Crises expose the cracks and fissures in any system —be it a home, organisation, supply chain or nation. In my own case, over the last few months, I’m proud to say that my husband and I have managed really well on the child care front. We are in that small margin of people who can say this, and there is not a day that goes by that we don’t say a genuine prayer of thanksgiving for it. We’ve retained enough muscle memory from our pre-homebound days to still navigate the shared responsibilities of the “9-5”. So why then do I feel like I haven’t got it?

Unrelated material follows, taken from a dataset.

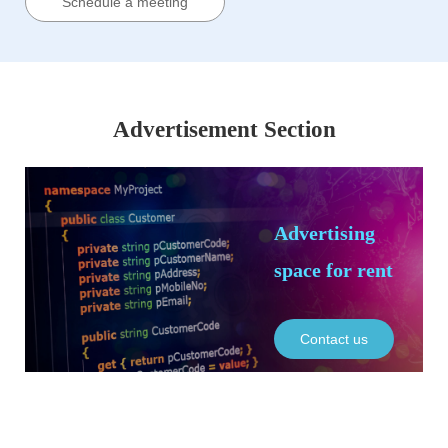
Schedule a meeting
Advertisement Section
Advertising
space for rent
Contact us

Because of all the household chores —all those unpaid hours which add up. Pre-Covid we had been able to outsource all of it. Being without this precious help, I find myself doing laundry in between video conference calls, giving the toilet bowl a quick swish only when it is looking dire, and folding clothes while crawling into bed at night. Some may snub these as trivial dilemmas. But for all of us, during this time of intense crisis, the urgency of self-care is before us; and carving out a more equitable management of home responsibilities for dual-working parents is a critical piece to that well-being puzzle. 

The other day, I came to the stark realization that for many years now I had been paying for my domestic emancipation. Perhaps more sobering is my present gut reaction that once we emerge on the other side of this pandemic, I will gladly write cheques for my freedom once again. But before I pull out my cheque book, I've decided to resist the gut and challenge myself. Now that we know for a good proportion of us home-based work is here to stay, I've resolved to seize the moment and think differently. This is what I love about crises: knowing that something good will emerge from it. Humans are resilient by nature. We change and adapt to our evolving circumstances. If I hold firm to this very belief in my work, why not apply it here in my home?

Two weeks ago I started meditating on this. Last week I translated the meditation into an experiment. I let the toilet bowl get beyond my level of tolerance. Lo and behold, the other morning I found my husband scrubbing it, and showing our son how to do it too. I left the clean laundry on the bed twice this week, and did not touch it until my husband started folding first. I let the clothes bins overflow and found him doing a dark and light load this morning. I'm not suggesting that you employ passive aggressive tactics like me. What I am suggesting is that now is not the time to quit your job because the thought of cleaning the bathtub while talking to your colleagues is too much. Instead, sit down and think it through: What do I like to do? What don’t I like to do? When during the day is it important to have that small moment for me? Then have that tough conversation with your partner. Suggest you could make the bed together. Tell him or her that you are going out for a walk for pure pleasure. Don't do as I did, letting it all accumulate.

All you’ve got is ownership over yourself. And quite frankly that’s all you need.

“You Got You.” Now drop and give me 10.